Our study indicated higher FA risk seemed to be found in women who did not feed infant colostrum or fed infant with bottle. This may be explained by that mothers who fed infant colostrum could generally let baby touch breast in mother’s arms within 1 h after delivery, which promoted emotional communication between mother and infant and helped breastfeeding. However bottle feeding might reduce mother-child contact, and hinder emotional communication during feeding. Furthermore, bottle feeding led to insufficient breast milk secretion and subsequent interruption of breastfeeding, which diminished maternal confidence in infant feeding. On the other hand, bottle feeding might help mothers control the milk intake of infants, and mothers with FA may prefer bottle feeding to breastfeeding. Lower FA prevalence was found in women who breastfed exclusively but without statistical significance. These findings are supported by two studies, in which mothers who breastfed are less likely to develop FA, as compared to mothers who chose formula feeding, and mothers suffered from FA does not emerge favorable persistence signs associated with breastfeeding [26, 27].

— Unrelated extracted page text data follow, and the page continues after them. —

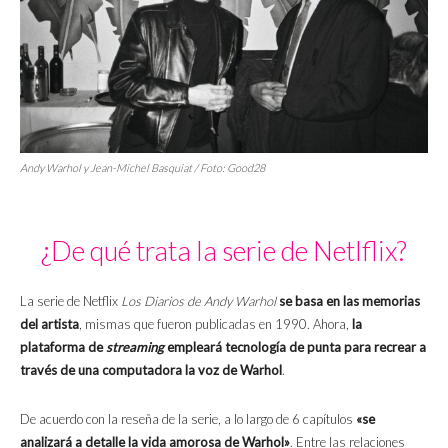
Andy Warhol y Jean-Michel Basquiat / Foto: Good28
¿De qué trata la serie de Netlflix?
La serie de Netflix
Los Diarios de Andy Warhol
se basa en las memorias
del artista
, mismas que fueron publicadas en 1990. Ahora,
la
plataforma de
streaming
empleará tecnología de punta para recrear a
través de una computadora la voz de Warhol
.
De acuerdo con la reseña de la serie, a lo largo de 6 capítulos
«se
analizará a detalle la vida amorosa de Warhol»
. Entre las relaciones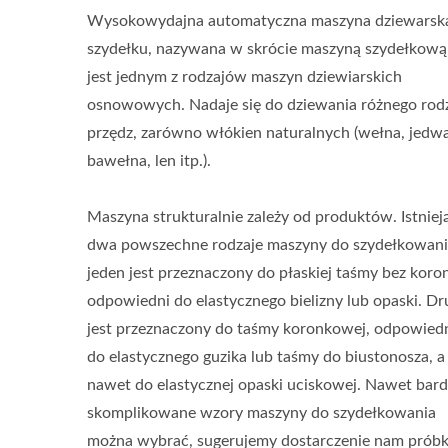
Wysokowydajna automatyczna maszyna dziewarsk
szydełku, nazywana w skrócie maszyną szydełkową
jest jednym z rodzajów maszyn dziewiarskich
osnowowych. Nadaje się do dziewania różnego rod
przędz, zarówno włókien naturalnych (wełna, jedw
bawełna, len itp.).
Maszyna strukturalnie zależy od produktów. Istniej
dwa powszechne rodzaje maszyny do szydełkowani
jeden jest przeznaczony do płaskiej taśmy bez koron
odpowiedni do elastycznego bielizny lub opaski. Dr
jest przeznaczony do taśmy koronkowej, odpowied
do elastycznego guzika lub taśmy do biustonosza, a
nawet do elastycznej opaski uciskowej. Nawet bard
skomplikowane wzory maszyny do szydełkowania
można wybrać, sugerujemy dostarczenie nam próbk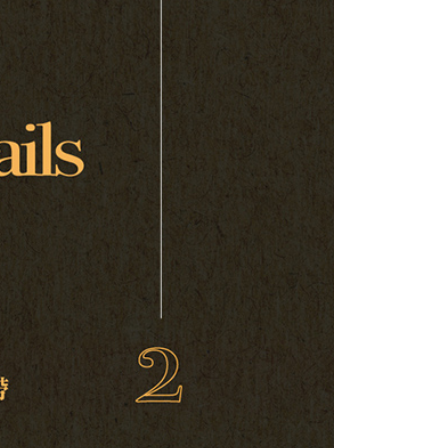
網路銀行／等多元方式進行付款，方視為交易完成。
：結帳手續完成當下不需立刻繳費，但若您需要取消訂單，請聯
付款
的店家。未經商家同意取消之訂單仍視為有效，需透過AFTEE
繳納相關費用。
0，滿NT$899(含以上)免運費
否成功請以「AFTEE先享後付 」之結帳頁面顯示為準，若有關於
功／繳費後需取消欲退款等相關疑問，請聯繫「AFTEE先享後
1取貨
援中心」
https://netprotections.freshdesk.com/support/home
0，滿NT$899(含以上)免運費
項】
恩沛科技股份有限公司提供之「AFTEE先享後付」服務完成之
依本服務之必要範圍內提供個人資料，並將交易相關給付款項請
05，滿NT$899(含以上)免運費
讓予恩沛科技股份有限公司。
個人資料處理事宜，請瀏覽以下網址：
件
ee.tw/terms/#terms3
0，滿NT$899(含以上)免運費
年的使用者請事先徵得法定代理人或監護人之同意方可使用
E先享後付」，若未經同意申辦者引起之損失，本公司不負相關責
島
AFTEE先享後付」時，將依據個別帳號之用戶狀況，依本公司
0，滿NT$899(含以上)免運費
核予不同之上限額度；若仍有額度不足之情形，本公司將視審查
用戶進行身份認證。
市自取
一人註冊多個帳號或使用他人資訊註冊。若發現惡意使用之情
科技股份有限公司將有權停止該用戶之使用額度並採取法律行
配送
查看運費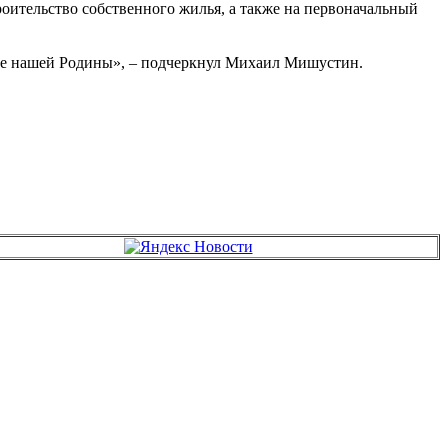
роительство собственного жилья, а также на первоначальный
щее нашей Родины», – подчеркнул Михаил Мишустин.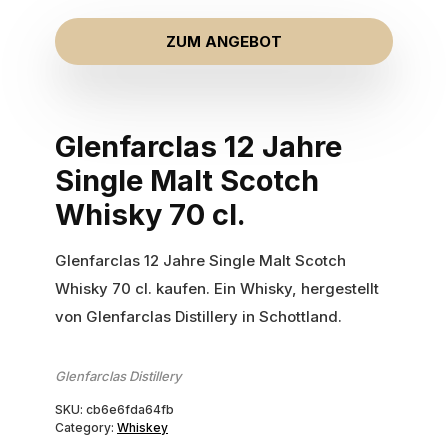
ZUM ANGEBOT
Glenfarclas 12 Jahre
Single Malt Scotch
Whisky 70 cl.
Glenfarclas 12 Jahre Single Malt Scotch
Whisky 70 cl. kaufen. Ein Whisky, hergestellt
von Glenfarclas Distillery in Schottland.
Glenfarclas Distillery
SKU:
cb6e6fda64fb
Category:
Whiskey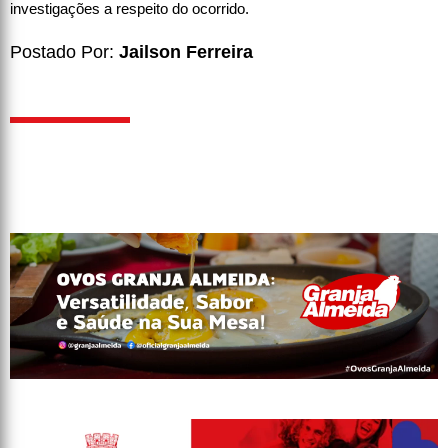
investigações a respeito do ocorrido.
Postado Por:
Jailson Ferreira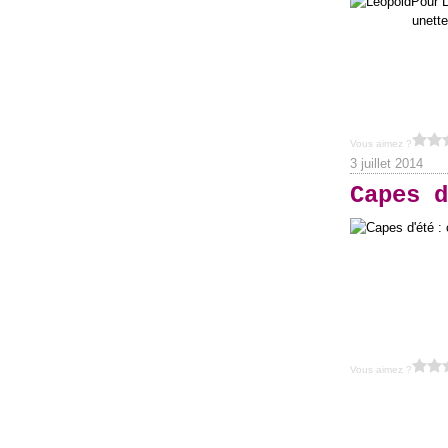
Pour L
unette
Vous aimez ?
3 juillet 2014
Capes d
Vous aimez ?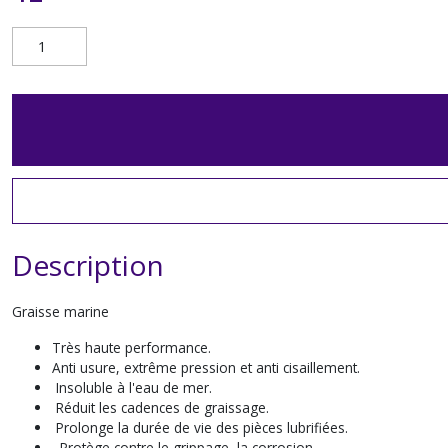
Description
Graisse marine
Très haute performance.
Anti usure, extrême pression et anti cisaillement.
Insoluble à l'eau de mer.
Réduit les cadences de graissage.
Prolonge la durée de vie des pièces lubrifiées.
Protège contre le grippage, la corrosion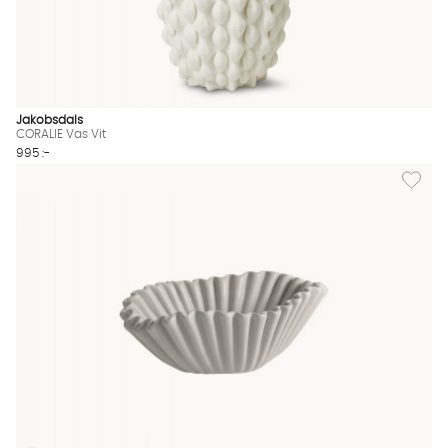
Jakobsdals
CORALIE Vas Vit
995 :-
Lägg til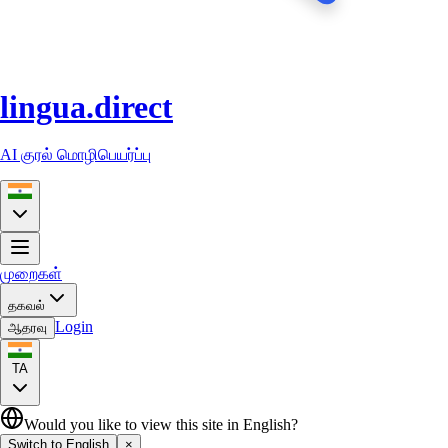
lingua.direct
AI குரல் மொழிபெயர்ப்பு
முறைகள்
தகவல்
Login
ஆதரவு
TA
Would you like to view this site in English?
Switch to English
×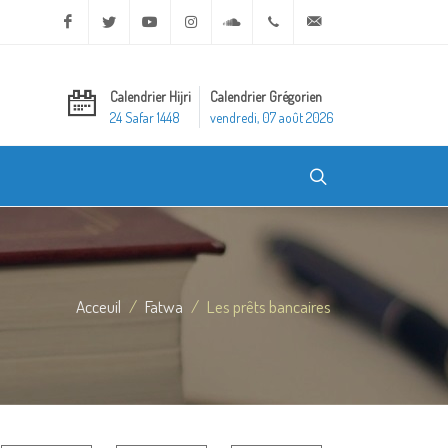
Facebook
Twitter
Youtube
Instagram
Soundcloud
+20 2 25970400
ask@dar-alifta.org
Calendrier Hijri
Calendrier Grégorien
24 Safar 1448
vendredi, 07 août 2026
Acceuil
Fatwa
Les prêts bancaires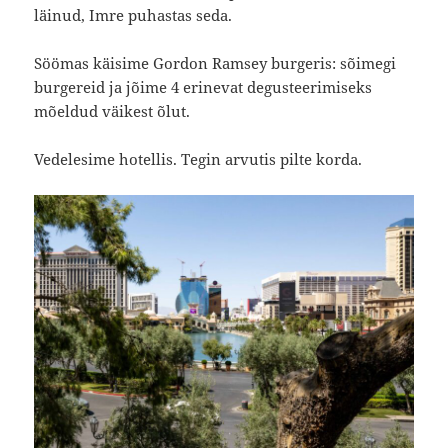
läinud, Imre puhastas seda.
Söömas käisime Gordon Ramsey burgeris: sõimegi
burgereid ja jõime 4 erinevat degusteerimiseks
mõeldud väikest õlut.
Vedelesime hotellis. Tegin arvutis pilte korda.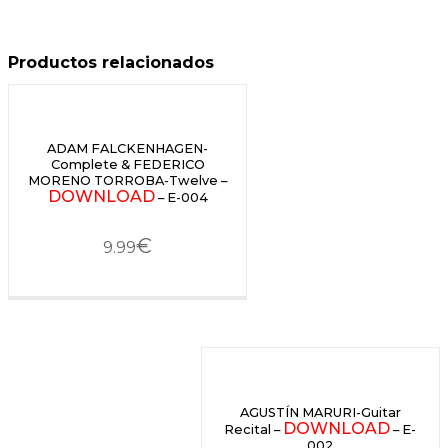
Productos relacionados
ADAM FALCKENHAGEN-
Complete & FEDERICO
MORENO TORROBA-Twelve –
DOWNLOAD
– E-004
€
9.99
AGUSTÍN MARURI-Guitar
DOWNLOAD
Recital –
– E-
002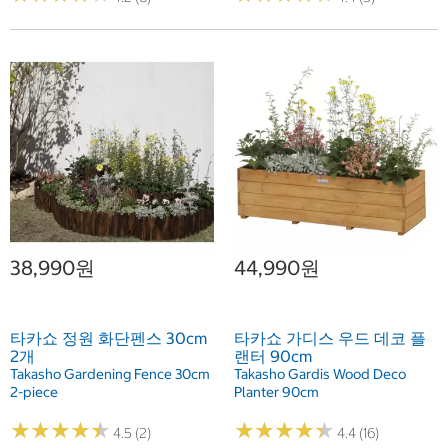
38,990원
44,990원
타카쇼 정원 화단펜스 30cm
타카쇼 가디스 우드 데코 플
2개
랜터 90cm
Takasho Gardening Fence 30cm
Takasho Gardis Wood Deco
2-piece
Planter 90cm
★
★
★
★
★
★
★
★
★
★
★
★
★
★
★
★
★
★
★
★
4.5 (2)
4.4 (16)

Moreover, mothers also had a significantly higher FAS if their babies had been exposed to sunshine outdoors. A possible explanation may be that mothers with FA might be more cautious about the infant’s health so they spent more time with their infants outdoors to synthesize vitamin D. Infant food refusal behaviors may reduce maternal confidence, and induce mother’s anxiety about infants’ nutrient intake and development. But above results needed to be confirmed by more research in the future, because the limitations of sample size and sampling method decreased the power of test.
Despite our results and the mounting evidence indicating high prevalence of maternal mental health and its adverse impact on infant feeding practices, the maternal mental health problems has not been focused. Consequently the treatment gap for mental illness is large, accounting for 76–85% patients with mental health not receiving intervention. Studies show that psychosocial, educational, and supportive interventions are effective in improving maternal mental health. That will be our next research direction, to explore the effective intervention strategy to improve maternal mental health and early child development. And theoretically the anesthesia type during delivery would have an influence on breastfeeding, but regrettably the related information has not been collected in this study. In the future, if possible we will investigate the data retrospectively and compensatively in the other relevant investigation.
Several limitations in our study deserved acknowledgements, like convenient sampling, small sample size, unpopular assessment tool, related factors (family support) data deficiency, etc.